What is needed
Across the following data, state how many lines include the word "input". Provide the number alone.

========================

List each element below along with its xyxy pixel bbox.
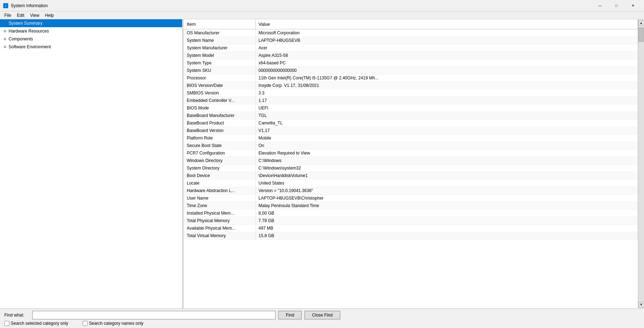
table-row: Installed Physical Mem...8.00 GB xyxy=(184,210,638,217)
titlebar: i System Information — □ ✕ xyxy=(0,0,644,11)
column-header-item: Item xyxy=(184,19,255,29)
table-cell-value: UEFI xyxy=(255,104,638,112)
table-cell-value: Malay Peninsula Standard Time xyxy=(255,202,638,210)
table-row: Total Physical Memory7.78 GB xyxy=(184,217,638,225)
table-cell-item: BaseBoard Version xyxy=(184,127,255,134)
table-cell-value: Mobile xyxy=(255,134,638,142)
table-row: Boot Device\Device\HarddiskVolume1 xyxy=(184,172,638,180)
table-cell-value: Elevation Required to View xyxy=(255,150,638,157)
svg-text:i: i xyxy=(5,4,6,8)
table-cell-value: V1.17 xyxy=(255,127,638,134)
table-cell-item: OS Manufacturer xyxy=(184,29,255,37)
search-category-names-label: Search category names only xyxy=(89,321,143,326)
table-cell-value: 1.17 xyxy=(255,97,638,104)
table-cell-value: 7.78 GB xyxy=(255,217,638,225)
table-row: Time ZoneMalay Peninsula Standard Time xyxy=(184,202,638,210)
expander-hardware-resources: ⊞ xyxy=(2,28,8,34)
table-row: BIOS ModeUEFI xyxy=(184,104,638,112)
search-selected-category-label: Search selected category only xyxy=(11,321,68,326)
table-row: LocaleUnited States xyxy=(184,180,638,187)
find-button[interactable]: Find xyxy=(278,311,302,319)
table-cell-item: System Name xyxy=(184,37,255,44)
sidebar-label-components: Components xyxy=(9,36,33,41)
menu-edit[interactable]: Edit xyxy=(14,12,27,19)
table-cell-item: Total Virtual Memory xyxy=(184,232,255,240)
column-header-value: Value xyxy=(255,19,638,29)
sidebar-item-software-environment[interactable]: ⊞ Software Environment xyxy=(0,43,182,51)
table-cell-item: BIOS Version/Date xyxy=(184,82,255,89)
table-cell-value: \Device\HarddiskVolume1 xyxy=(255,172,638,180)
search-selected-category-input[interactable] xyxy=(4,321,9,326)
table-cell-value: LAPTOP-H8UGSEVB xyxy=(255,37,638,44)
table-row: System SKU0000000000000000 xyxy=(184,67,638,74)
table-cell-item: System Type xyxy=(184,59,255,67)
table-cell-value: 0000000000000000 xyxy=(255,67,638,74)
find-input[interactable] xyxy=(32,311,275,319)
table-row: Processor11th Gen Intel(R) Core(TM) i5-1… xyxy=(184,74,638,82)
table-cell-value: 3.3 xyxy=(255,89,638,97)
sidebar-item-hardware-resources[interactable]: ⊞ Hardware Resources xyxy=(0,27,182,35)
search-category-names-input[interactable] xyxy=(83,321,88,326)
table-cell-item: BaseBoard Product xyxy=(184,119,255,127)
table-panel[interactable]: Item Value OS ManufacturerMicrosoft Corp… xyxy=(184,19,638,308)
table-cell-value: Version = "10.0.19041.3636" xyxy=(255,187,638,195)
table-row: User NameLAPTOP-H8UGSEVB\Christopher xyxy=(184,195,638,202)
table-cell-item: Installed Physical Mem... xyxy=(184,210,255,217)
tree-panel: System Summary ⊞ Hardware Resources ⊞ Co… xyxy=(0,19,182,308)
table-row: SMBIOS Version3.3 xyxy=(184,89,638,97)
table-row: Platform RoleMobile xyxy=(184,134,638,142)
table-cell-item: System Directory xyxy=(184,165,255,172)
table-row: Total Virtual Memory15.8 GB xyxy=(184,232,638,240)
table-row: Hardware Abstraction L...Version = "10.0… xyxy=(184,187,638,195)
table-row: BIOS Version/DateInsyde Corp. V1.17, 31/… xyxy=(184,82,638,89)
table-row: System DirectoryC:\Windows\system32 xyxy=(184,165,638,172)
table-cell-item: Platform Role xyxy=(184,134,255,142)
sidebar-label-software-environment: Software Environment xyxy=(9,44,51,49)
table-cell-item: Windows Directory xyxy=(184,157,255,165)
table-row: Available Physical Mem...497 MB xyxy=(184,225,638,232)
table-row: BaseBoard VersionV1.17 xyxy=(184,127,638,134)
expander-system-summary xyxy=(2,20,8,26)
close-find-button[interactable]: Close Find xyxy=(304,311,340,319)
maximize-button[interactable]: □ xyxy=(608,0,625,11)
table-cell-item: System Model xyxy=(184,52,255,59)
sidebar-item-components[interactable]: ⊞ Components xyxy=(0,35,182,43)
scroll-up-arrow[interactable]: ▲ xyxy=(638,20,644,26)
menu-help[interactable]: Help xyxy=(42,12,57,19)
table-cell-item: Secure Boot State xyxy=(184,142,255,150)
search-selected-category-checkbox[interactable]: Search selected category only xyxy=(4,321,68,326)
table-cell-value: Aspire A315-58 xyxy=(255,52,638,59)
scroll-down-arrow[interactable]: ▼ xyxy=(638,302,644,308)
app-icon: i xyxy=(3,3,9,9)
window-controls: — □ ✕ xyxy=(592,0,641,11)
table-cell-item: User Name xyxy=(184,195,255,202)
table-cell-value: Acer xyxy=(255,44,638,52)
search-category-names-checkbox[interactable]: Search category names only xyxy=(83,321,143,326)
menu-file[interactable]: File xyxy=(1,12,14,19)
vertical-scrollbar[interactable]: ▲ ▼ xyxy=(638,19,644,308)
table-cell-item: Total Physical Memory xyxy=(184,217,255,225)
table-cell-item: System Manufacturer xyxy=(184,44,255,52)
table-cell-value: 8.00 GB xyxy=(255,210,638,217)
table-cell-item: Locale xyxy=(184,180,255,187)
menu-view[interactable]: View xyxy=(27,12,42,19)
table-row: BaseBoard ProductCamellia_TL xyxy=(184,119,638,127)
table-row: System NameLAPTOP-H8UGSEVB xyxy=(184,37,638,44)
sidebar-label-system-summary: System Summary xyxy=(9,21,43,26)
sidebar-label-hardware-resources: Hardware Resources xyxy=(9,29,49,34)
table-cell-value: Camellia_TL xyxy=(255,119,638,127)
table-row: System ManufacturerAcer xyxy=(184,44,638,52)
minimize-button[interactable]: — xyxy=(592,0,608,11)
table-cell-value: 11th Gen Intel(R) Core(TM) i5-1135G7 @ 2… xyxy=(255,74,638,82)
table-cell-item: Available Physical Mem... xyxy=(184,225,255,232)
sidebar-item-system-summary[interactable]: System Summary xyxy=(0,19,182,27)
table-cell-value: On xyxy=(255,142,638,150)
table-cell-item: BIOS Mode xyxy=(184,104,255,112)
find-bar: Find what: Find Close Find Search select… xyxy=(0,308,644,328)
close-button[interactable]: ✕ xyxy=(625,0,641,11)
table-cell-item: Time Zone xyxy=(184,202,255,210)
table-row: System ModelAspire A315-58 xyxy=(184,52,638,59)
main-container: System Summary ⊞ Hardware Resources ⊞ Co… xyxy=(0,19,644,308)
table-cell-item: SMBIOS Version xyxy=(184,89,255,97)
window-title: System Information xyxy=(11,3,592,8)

========================

Output
3